In the process of working with authors, I have illustrated more than a half dozen children’s stories and helped about twenty other authors get their books printed. We sent one book, "Tryin' Ryan," to Singapore for printing, because it was a hardbound, full color children’s book. The prices of TWP Singapore, even with shipping, worked for us.
I have used a variety of printers over the years. Some of the authors I represent have gone with POD companies (before they met me) and had very negative experiences. The main problem is that books are so expensive through some POD companies that you can't sell them for an amount that comes close to bookstore prices for comparable books.
Authors were also challenged with quality and companies not making necessary changes.
Self-publishing is what I do for a living. It's my "full-time-and-then-some" business and I absolutely love it! Currently, I’m writing one of my own books again, titled: "Get that Book out of Your Head: A Guide to Self-Publishing." I've got a list of 103 titles for books that are screaming to get out of my own head, and I look forward to publishing as many of those as possible.
In addition to my website, marketing is key to selling self-published books. They don't generate income by sitting in a box in the garage. I do whatever it takes, from book shows and public speaking to putting bookmarks for my Halloween book in trick-or-treat candy bags!

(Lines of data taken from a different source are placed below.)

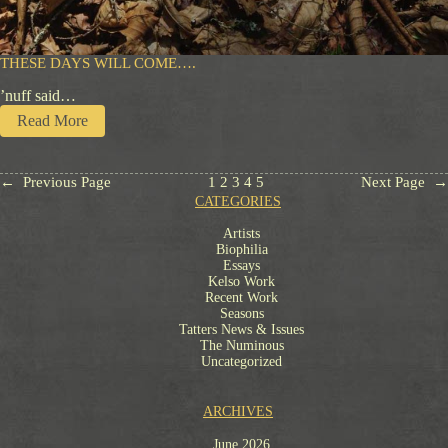
d
a
c
i
THESE DAYS WILL COME….
o
’nuff said…
u
s
:
Read More
T
h
e
←
Previous Page
1
2
3
4
5
Next Page
→
s
CATEGORIES
e
D
Artists
a
Biophilia
y
Essays
s
Kelso Work
Recent Work
W
Seasons
i
Tatters News & Issues
l
The Numinous
l
Uncategorized
C
o
m
ARCHIVES
e
…
June 2026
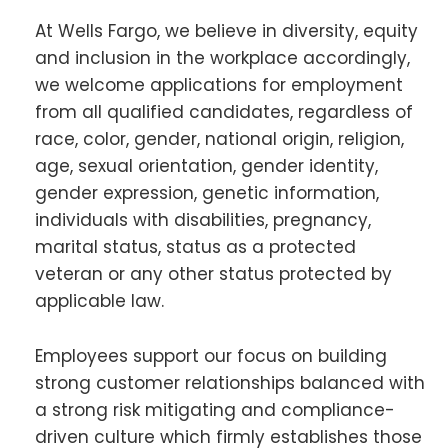
At Wells Fargo, we believe in diversity, equity
and inclusion in the workplace accordingly,
we welcome applications for employment
from all qualified candidates, regardless of
race, color, gender, national origin, religion,
age, sexual orientation, gender identity,
gender expression, genetic information,
individuals with disabilities, pregnancy,
marital status, status as a protected
veteran or any other status protected by
applicable law.
Employees support our focus on building
strong customer relationships balanced with
a strong risk mitigating and compliance-
driven culture which firmly establishes those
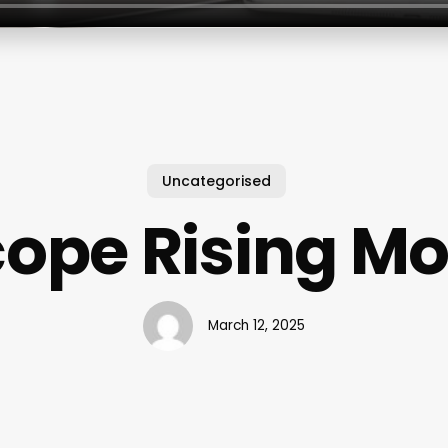
Uncategorised
ope Rising M
March 12, 2025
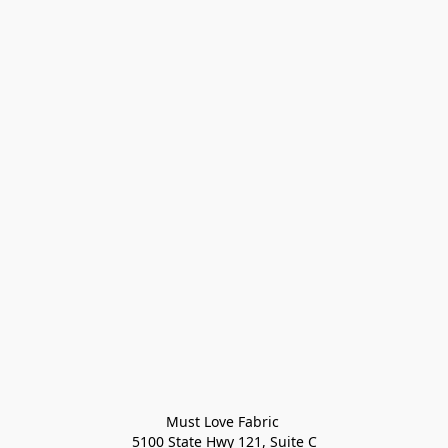
Must Love Fabric 

5100 State Hwy 121, Suite C
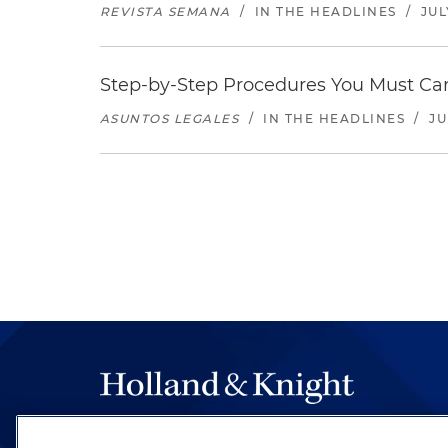
REVISTA SEMANA
/
IN THE HEADLINES
/
JUL
Step-by-Step Procedures You Must Carr
ASUNTOS LEGALES
/
IN THE HEADLINES
/
JU
The hallmark of Holland & Knight's success has a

My advice to writers who want to publish is to get as much information as possible first. There are pitfalls to avoid. I tell my authors, "It's like having a baby and includes growing, laboring and bringing a bouncing baby book to life." The thrill is worth the labor. To date, I’ve self-published 25 books and helped many other authors see their dreams in print. Just this morning, I received a bouquet of flowers from my most recently published author. Yes! I’m having fun. Where else can you write and color all day, be in control of your life, and get paid for it?